Count distinct values by calling .value_counts() on a Series:

import pandas as pd

data = ['Pass', 'Pass', 'Fail', 'Pass', 'Fail', 'Pass']
df = pd.DataFrame(data, columns=['Status'])

counts = df['Status'].value_counts()
print(counts)

Output:

Pass    4
Fail 2
Name: Status, dtype: int64

Sorting Options

import pandas as pd

df = pd.DataFrame({'Grade': ['B', 'A', 'C', 'A', 'B', 'A', 'B', 'C']})

# Default: sorted by count (descending)
print(df['Grade'].value_counts())
# A 3
# B 3
# C 2

# Sort alphabetically by index
print(df['Grade'].value_counts().sort_index())
# A 3
# B 3
# C 2

# Ascending count order
print(df['Grade'].value_counts(ascending=True))
# C 2
# A 3
# B 3

Output:

Grade
B 3
A 3
C 2
Name: count, dtype: int64
Grade
A 3
B 3
C 2
Name: count, dtype: int64
Grade
C 2
B 3
A 3
Name: count, dtype: int64

Relative Frequency (Percentages)

Use normalize=True to get proportions instead of raw counts:

import pandas as pd

data = ['Pass', 'Pass', 'Fail', 'Pass', 'Fail', 'Pass']
df = pd.DataFrame(data, columns=['Status'])

percentages = df['Status'].value_counts(normalize=True)
print(percentages)

Output:

Status
Pass 0.666667
Fail 0.333333
Name: proportion, dtype: float64

Formatting as Readable Percentages

import pandas as pd

df = pd.DataFrame({'Status': ['Pass', 'Pass', 'Fail', 'Pass', 'Fail', 'Pass']})

# Multiply by 100
pct = df['Status'].value_counts(normalize=True) * 100
print(pct)

# Format with % symbol
formatted = df['Status'].value_counts(normalize=True).apply(lambda x: f"{x:.1%}")
print(formatted)

Output:

Status
Pass 66.666667
Fail 33.333333
Name: proportion, dtype: float64
Status
Pass 66.7%
Fail 33.3%
Name: proportion, dtype: object
tip

Use normalize=True to quickly identify dominant categories.
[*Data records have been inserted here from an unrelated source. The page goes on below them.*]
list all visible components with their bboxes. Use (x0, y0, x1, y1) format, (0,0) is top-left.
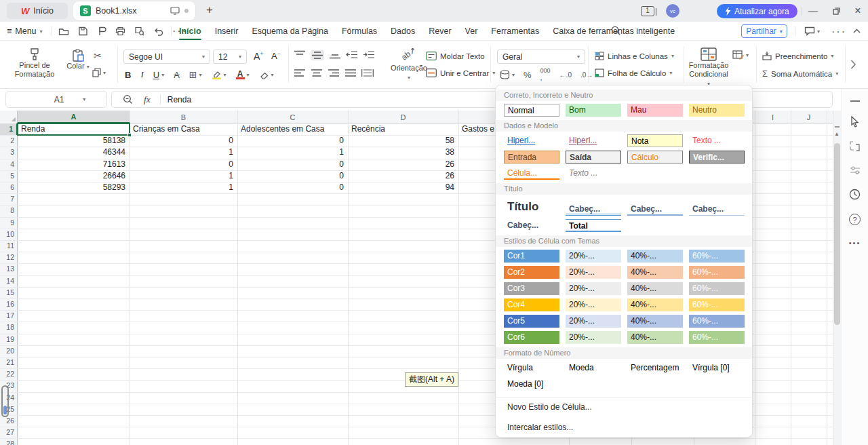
more-options-icon[interactable]: ··· (831, 26, 846, 38)
row-header-5[interactable]: 5 (0, 170, 18, 182)
style-item-cor1[interactable]: Cor1 (504, 250, 559, 263)
row-header-4[interactable]: 4 (0, 159, 18, 170)
align-center-icon[interactable] (311, 69, 323, 77)
style-item-texto[interactable]: Texto ... (566, 167, 621, 180)
vertical-scrollbar-thumb[interactable] (834, 143, 840, 325)
style-item-normal[interactable]: Normal (504, 104, 559, 117)
style-item-cabe[interactable]: Cabeç... (627, 203, 683, 216)
style-item-60[interactable]: 60%-... (689, 315, 745, 328)
collapse-pane-icon[interactable] (850, 100, 861, 102)
eraser-button[interactable]: ▾ (259, 71, 274, 79)
style-item-60[interactable]: 60%-... (689, 282, 745, 295)
row-header-12[interactable]: 12 (0, 252, 18, 263)
scrollbar-split-handle[interactable] (835, 126, 840, 128)
shrink-font-button[interactable]: A− (271, 50, 281, 61)
cut-icon[interactable]: ✂ (94, 50, 102, 61)
cell-C2[interactable]: 0 (237, 135, 344, 147)
format-painter-button[interactable]: Pincel de Formatação (11, 47, 58, 78)
zoom-lens-icon[interactable] (123, 94, 133, 104)
row-header-28[interactable]: 28 (0, 438, 18, 445)
row-header-21[interactable]: 21 (0, 357, 18, 368)
row-header-27[interactable]: 27 (0, 427, 18, 438)
column-header-I[interactable]: I (755, 111, 791, 123)
style-item-texto[interactable]: Texto ... (689, 134, 745, 147)
ribbon-tab-esquema-da-p-gina[interactable]: Esquema da Página (250, 22, 330, 41)
style-item-cabe[interactable]: Cabeç... (566, 203, 621, 216)
format-as-table-button[interactable]: ▾ (732, 50, 749, 60)
column-header-D[interactable]: D (348, 111, 458, 123)
column-header-J[interactable]: J (791, 111, 827, 123)
cell-B4[interactable]: 0 (130, 159, 233, 170)
number-format-select[interactable]: Geral▾ (497, 50, 585, 64)
print-preview-icon[interactable] (134, 26, 144, 36)
increase-decimal-icon[interactable]: ←.0 (559, 71, 572, 79)
column-header-B[interactable]: B (130, 111, 237, 123)
style-item-20[interactable]: 20%-... (566, 282, 621, 295)
style-item-20[interactable]: 20%-... (566, 315, 621, 328)
name-box[interactable]: A1 ▾ (5, 91, 107, 108)
cell-D5[interactable]: 26 (348, 170, 454, 182)
row-header-26[interactable]: 26 (0, 415, 18, 427)
justify-icon[interactable] (344, 69, 357, 77)
style-item-40[interactable]: 40%-... (627, 266, 683, 279)
decrease-indent-icon[interactable] (346, 50, 358, 60)
style-item-v-rgula-0[interactable]: Vírgula [0] (689, 362, 745, 374)
style-item-cor2[interactable]: Cor2 (504, 266, 559, 279)
style-item-20[interactable]: 20%-... (566, 250, 621, 263)
row-header-16[interactable]: 16 (0, 298, 18, 310)
help-icon[interactable]: ? (849, 214, 861, 225)
font-name-select[interactable]: Segoe UI▾ (123, 50, 210, 64)
restore-button[interactable] (826, 0, 846, 22)
row-header-14[interactable]: 14 (0, 275, 18, 287)
cell-B2[interactable]: 0 (130, 135, 233, 147)
cell-A2[interactable]: 58138 (18, 135, 125, 147)
align-left-icon[interactable] (294, 69, 306, 77)
home-tab[interactable]: W Início (7, 3, 68, 19)
align-bottom-icon[interactable] (329, 50, 341, 60)
style-item-verific[interactable]: Verific... (689, 151, 745, 163)
left-scroll-indicator[interactable] (1, 385, 9, 417)
style-item-60[interactable]: 60%-... (689, 250, 745, 263)
fx-icon[interactable]: fx (144, 94, 151, 105)
row-header-22[interactable]: 22 (0, 368, 18, 380)
panel-action-intercalar-estilos[interactable]: Intercalar estilos... (504, 423, 752, 433)
row-header-7[interactable]: 7 (0, 193, 18, 205)
selection-box[interactable] (17, 123, 130, 136)
grow-font-button[interactable]: A+ (254, 50, 264, 62)
style-item-60[interactable]: 60%-... (689, 298, 745, 311)
cursor-icon[interactable] (850, 116, 860, 128)
minimize-button[interactable]: — (803, 0, 823, 22)
style-item-bom[interactable]: Bom (566, 104, 621, 117)
wrap-text-button[interactable]: Moldar Texto (426, 52, 485, 60)
comments-button[interactable]: ▾ (804, 26, 820, 36)
currency-button[interactable]: ▾ (500, 70, 515, 79)
toolbar-expand-icon[interactable] (850, 60, 856, 69)
font-color-button[interactable]: A▾ (236, 71, 250, 79)
cell-D2[interactable]: 58 (348, 135, 454, 147)
merge-center-button[interactable]: Unir e Centrar ▾ (426, 69, 495, 77)
style-item-20[interactable]: 20%-... (566, 298, 621, 311)
style-item-cor6[interactable]: Cor6 (504, 331, 559, 344)
bold-button[interactable]: B (125, 70, 131, 80)
fill-button[interactable]: Preenchimento▾ (762, 52, 833, 60)
document-tab[interactable]: S Book1.xlsx (73, 1, 195, 20)
scroll-up-icon[interactable]: ▲ (833, 131, 840, 137)
row-header-2[interactable]: 2 (0, 135, 18, 147)
worksheet-button[interactable]: Folha de Cálculo▾ (595, 69, 672, 77)
row-header-18[interactable]: 18 (0, 322, 18, 333)
open-folder-icon[interactable] (58, 26, 69, 36)
style-item-40[interactable]: 40%-... (627, 315, 683, 328)
style-item-40[interactable]: 40%-... (627, 331, 683, 344)
update-now-button[interactable]: Atualizar agora (717, 4, 797, 18)
style-item-c-lculo[interactable]: Cálculo (627, 151, 683, 163)
style-item-hiperl[interactable]: Hiperl... (504, 134, 559, 147)
style-item-40[interactable]: 40%-... (627, 282, 683, 295)
distributed-icon[interactable] (361, 69, 374, 77)
cell-A5[interactable]: 26646 (18, 170, 125, 182)
search-icon[interactable] (610, 25, 621, 36)
borders-button[interactable]: ⊞▾ (189, 69, 202, 80)
undo-icon[interactable] (153, 27, 163, 36)
style-item-t-tulo[interactable]: Título (504, 198, 559, 216)
cell-A4[interactable]: 71613 (18, 159, 125, 170)
ribbon-tab-ver[interactable]: Ver (464, 22, 479, 41)
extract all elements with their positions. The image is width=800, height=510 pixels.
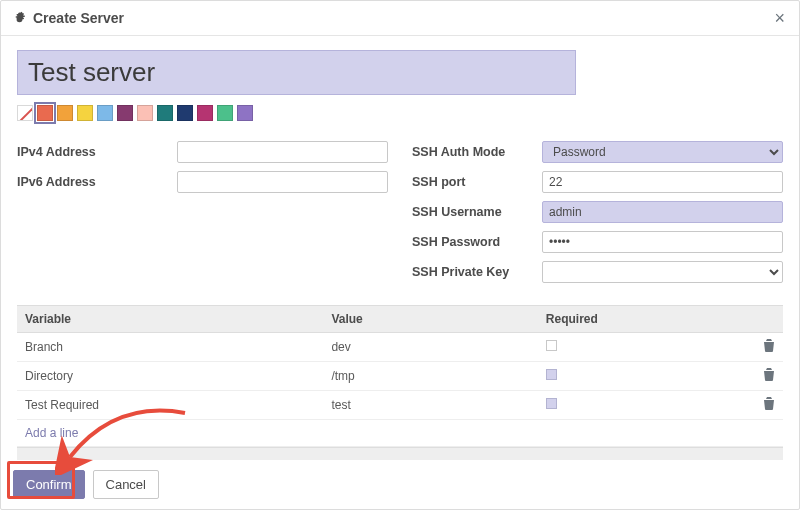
- cell-variable: Directory: [17, 362, 323, 391]
- color-swatch-5[interactable]: [137, 105, 153, 121]
- delete-row-icon[interactable]: [763, 340, 775, 355]
- color-palette: [17, 105, 783, 121]
- color-swatch-4[interactable]: [117, 105, 133, 121]
- ssh-username-input[interactable]: [542, 201, 783, 223]
- col-value: Value: [323, 306, 537, 333]
- form-col-left: IPv4 Address IPv6 Address: [17, 141, 388, 291]
- dialog-body: IPv4 Address IPv6 Address SSH Auth Mode …: [1, 36, 799, 460]
- close-icon[interactable]: ×: [774, 9, 785, 27]
- col-delete: [747, 306, 783, 333]
- ssh-password-input[interactable]: [542, 231, 783, 253]
- color-swatch-3[interactable]: [97, 105, 113, 121]
- dialog-title-group: Create Server: [15, 10, 124, 26]
- col-required: Required: [538, 306, 747, 333]
- cell-value: dev: [323, 333, 537, 362]
- cell-required: [538, 333, 747, 362]
- form-grid: IPv4 Address IPv6 Address SSH Auth Mode …: [17, 141, 783, 291]
- color-swatch-10[interactable]: [237, 105, 253, 121]
- cell-value: /tmp: [323, 362, 537, 391]
- dialog-footer: Confirm Cancel: [1, 460, 799, 509]
- server-icon: [15, 11, 27, 26]
- cell-value: test: [323, 391, 537, 420]
- color-swatch-8[interactable]: [197, 105, 213, 121]
- ssh-port-input[interactable]: [542, 171, 783, 193]
- ipv4-input[interactable]: [177, 141, 388, 163]
- color-swatch-7[interactable]: [177, 105, 193, 121]
- ssh-password-label: SSH Password: [412, 235, 542, 249]
- confirm-button[interactable]: Confirm: [13, 470, 85, 499]
- delete-row-icon[interactable]: [763, 369, 775, 384]
- required-checkbox[interactable]: [546, 398, 557, 409]
- col-variable: Variable: [17, 306, 323, 333]
- server-name-input[interactable]: [17, 50, 576, 95]
- required-checkbox[interactable]: [546, 340, 557, 351]
- color-swatch-0[interactable]: [37, 105, 53, 121]
- color-swatch-1[interactable]: [57, 105, 73, 121]
- dialog-title: Create Server: [33, 10, 124, 26]
- variables-table: Variable Value Required BranchdevDirecto…: [17, 305, 783, 420]
- form-col-right: SSH Auth Mode Password SSH port SSH User…: [412, 141, 783, 291]
- delete-row-icon[interactable]: [763, 398, 775, 413]
- cell-required: [538, 362, 747, 391]
- color-swatch-6[interactable]: [157, 105, 173, 121]
- ssh-private-key-label: SSH Private Key: [412, 265, 542, 279]
- add-line-link[interactable]: Add a line: [17, 420, 783, 447]
- cancel-button[interactable]: Cancel: [93, 470, 159, 499]
- ssh-username-label: SSH Username: [412, 205, 542, 219]
- ipv4-label: IPv4 Address: [17, 145, 177, 159]
- color-swatch-none[interactable]: [17, 105, 33, 121]
- dialog-header: Create Server ×: [1, 1, 799, 36]
- ipv6-label: IPv6 Address: [17, 175, 177, 189]
- required-checkbox[interactable]: [546, 369, 557, 380]
- ssh-private-key-select[interactable]: [542, 261, 783, 283]
- ssh-auth-mode-select[interactable]: Password: [542, 141, 783, 163]
- ssh-port-label: SSH port: [412, 175, 542, 189]
- table-row[interactable]: Branchdev: [17, 333, 783, 362]
- table-footer: [17, 447, 783, 460]
- create-server-dialog: Create Server × IPv4 Address: [0, 0, 800, 510]
- cell-variable: Branch: [17, 333, 323, 362]
- cell-variable: Test Required: [17, 391, 323, 420]
- color-swatch-2[interactable]: [77, 105, 93, 121]
- ipv6-input[interactable]: [177, 171, 388, 193]
- table-row[interactable]: Directory/tmp: [17, 362, 783, 391]
- cell-required: [538, 391, 747, 420]
- color-swatch-9[interactable]: [217, 105, 233, 121]
- table-row[interactable]: Test Requiredtest: [17, 391, 783, 420]
- ssh-auth-mode-label: SSH Auth Mode: [412, 145, 542, 159]
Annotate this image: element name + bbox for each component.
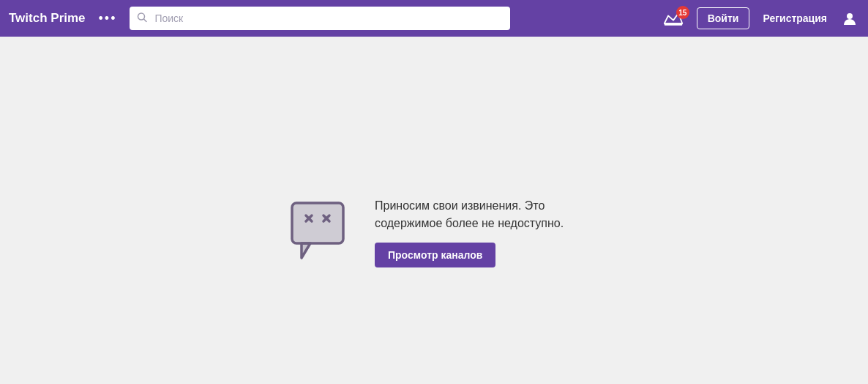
- register-button[interactable]: Регистрация: [760, 8, 830, 29]
- header: Twitch Prime ••• 15 Войти Регистрация: [0, 0, 868, 37]
- svg-point-4: [847, 13, 853, 19]
- main-content: Приносим свои извинения. Это содержимое …: [0, 37, 868, 384]
- error-container: Приносим свои извинения. Это содержимое …: [288, 197, 580, 267]
- more-button[interactable]: •••: [94, 8, 121, 29]
- notification-badge: 15: [676, 6, 689, 19]
- user-icon-button[interactable]: [840, 9, 859, 28]
- login-button[interactable]: Войти: [697, 7, 750, 29]
- error-icon: [288, 199, 354, 265]
- search-input[interactable]: [130, 7, 510, 30]
- svg-rect-5: [292, 203, 343, 243]
- svg-rect-3: [664, 23, 682, 26]
- search-container: [130, 7, 510, 30]
- header-right: 15 Войти Регистрация: [660, 7, 859, 29]
- error-message: Приносим свои извинения. Это содержимое …: [375, 197, 580, 232]
- user-icon: [842, 10, 858, 26]
- browse-channels-button[interactable]: Просмотр каналов: [375, 243, 495, 267]
- error-text-area: Приносим свои извинения. Это содержимое …: [375, 197, 580, 267]
- crown-button[interactable]: 15: [660, 7, 686, 29]
- logo[interactable]: Twitch Prime: [9, 11, 86, 26]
A value appearing in 95% of rows behaves differently than one appearing in 5%.

Handling Missing Values

By default, value_counts() ignores NaN values. Include them with dropna=False:

import pandas as pd

data = ['A', 'B', None, 'A', None, 'B', 'A']
s = pd.Series(data)

# Default: excludes NaN
print(s.value_counts())
print()

# Include NaN counts
print(s.value_counts(dropna=False))

Output:

A    3
B 2

Name: count, dtype: int64
A 3
B 2
None 2
Name: count, dtype: int64

Percentage Including Missing

import pandas as pd
import numpy as np

df = pd.DataFrame({'Category': ['X', 'Y', np.nan, 'X', np.nan]})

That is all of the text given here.